What you should do
Your copy must hold all of the data below, unchanged and without images.

Exercise input
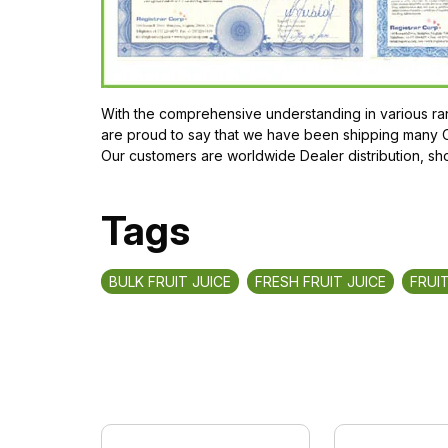
With the comprehensive understanding in various ran
are proud to say that we have been shipping many 
Our customers are worldwide Dealer distribution, sh
Tags
BULK FRUIT JUICE
FRESH FRUIT JUICE
FRUIT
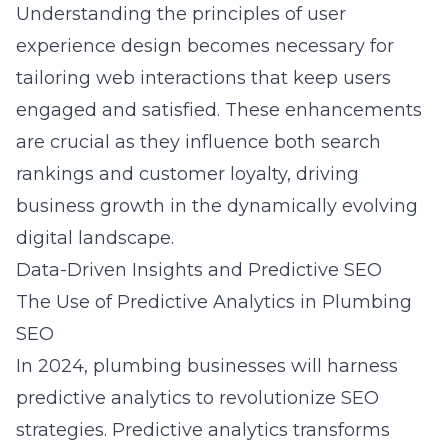
Understanding the principles of
user
experience design
becomes necessary for
tailoring web interactions that keep users
engaged and satisfied. These enhancements
are crucial as they influence both search
rankings and customer loyalty, driving
business growth in the dynamically evolving
digital landscape.
Data-Driven Insights and Predictive SEO
The Use of Predictive Analytics in Plumbing
SEO
In 2024, plumbing businesses will harness
predictive analytics to revolutionize SEO
strategies. Predictive analytics transforms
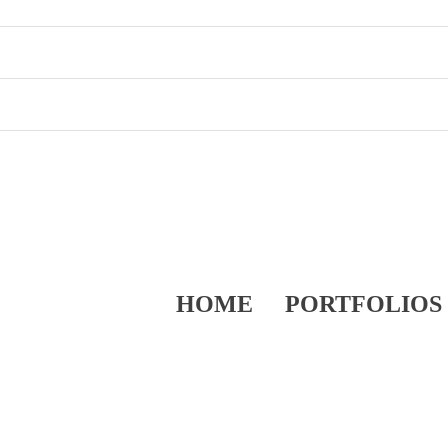
HOME
PORTFOLIOS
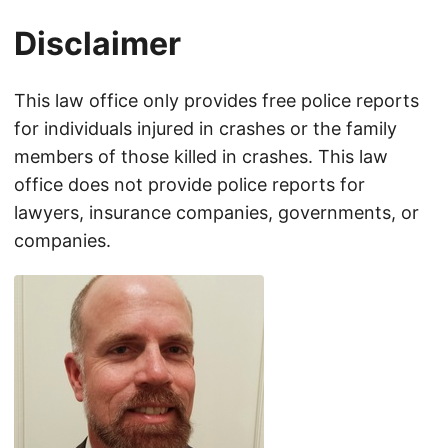
Disclaimer
This law office only provides free police reports
for individuals injured in crashes or the family
members of those killed in crashes. This law
office does not provide police reports for
lawyers, insurance companies, governments, or
companies.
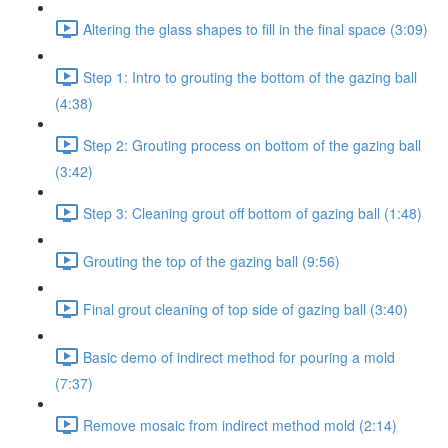
Altering the glass shapes to fill in the final space (3:09)
Step 1: Intro to grouting the bottom of the gazing ball
(4:38)
Step 2: Grouting process on bottom of the gazing ball
(3:42)
Step 3: Cleaning grout off bottom of gazing ball (1:48)
Grouting the top of the gazing ball (9:56)
Final grout cleaning of top side of gazing ball (3:40)
Basic demo of indirect method for pouring a mold
(7:37)
Remove mosaic from indirect method mold (2:14)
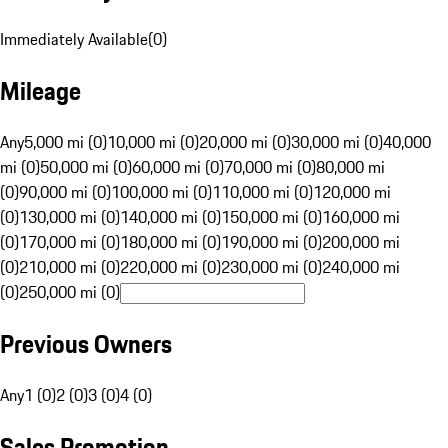
Immediately Available
(
0
)
Mileage
Any
5,000 mi (0)
10,000 mi (0)
20,000 mi (0)
30,000 mi (0)
40,000
mi (0)
50,000 mi (0)
60,000 mi (0)
70,000 mi (0)
80,000 mi
(0)
90,000 mi (0)
100,000 mi (0)
110,000 mi (0)
120,000 mi
(0)
130,000 mi (0)
140,000 mi (0)
150,000 mi (0)
160,000 mi
(0)
170,000 mi (0)
180,000 mi (0)
190,000 mi (0)
200,000 mi
(0)
210,000 mi (0)
220,000 mi (0)
230,000 mi (0)
240,000 mi
(0)
250,000 mi (0)
Previous Owners
Any
1 (0)
2 (0)
3 (0)
4 (0)
Sales Promotion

Finished task
With the comprehensive understanding in various ran
are proud to say that we have been shipping many 
Our customers are worldwide Dealer distribution, sh
Tags
BULK FRUIT JUICE
FRESH FRUIT JUICE
FRUIT
Understanding the principles of
user
experience design
becomes necessary for
tailoring web interactions that keep users
engaged and satisfied. These enhancements
are crucial as they influence both search
rankings and customer loyalty, driving
business growth in the dynamically evolving
digital landscape.
Data-Driven Insights and Predictive SEO
The Use of Predictive Analytics in Plumbing
SEO
In 2024, plumbing businesses will harness
predictive analytics to revolutionize SEO
strategies. Predictive analytics transforms
HOME
PORTFOLIOS
Disclaimer
This law office only provides free police reports
for individuals injured in crashes or the family
members of those killed in crashes. This law
office does not provide police reports for
lawyers, insurance companies, governments, or
companies.
Altering the glass shapes to fill in the final space (3:09)
Step 1: Intro to grouting the bottom of the gazing ball
(4:38)
Step 2: Grouting process on bottom of the gazing ball
(3:42)
Step 3: Cleaning grout off bottom of gazing ball (1:48)
Grouting the top of the gazing ball (9:56)
Final grout cleaning of top side of gazing ball (3:40)
Basic demo of indirect method for pouring a mold
(7:37)
Remove mosaic from indirect method mold (2:14)
Immediately Available
(
0
)
Mileage
Any
5,000 mi (0)
10,000 mi (0)
20,000 mi (0)
30,000 mi (0)
40,000
mi (0)
50,000 mi (0)
60,000 mi (0)
70,000 mi (0)
80,000 mi
(0)
90,000 mi (0)
100,000 mi (0)
110,000 mi (0)
120,000 mi
(0)
130,000 mi (0)
140,000 mi (0)
150,000 mi (0)
160,000 mi
(0)
170,000 mi (0)
180,000 mi (0)
190,000 mi (0)
200,000 mi
(0)
210,000 mi (0)
220,000 mi (0)
230,000 mi (0)
240,000 mi
(0)
250,000 mi (0)
Previous Owners
Any
1 (0)
2 (0)
3 (0)
4 (0)
Sales Promotion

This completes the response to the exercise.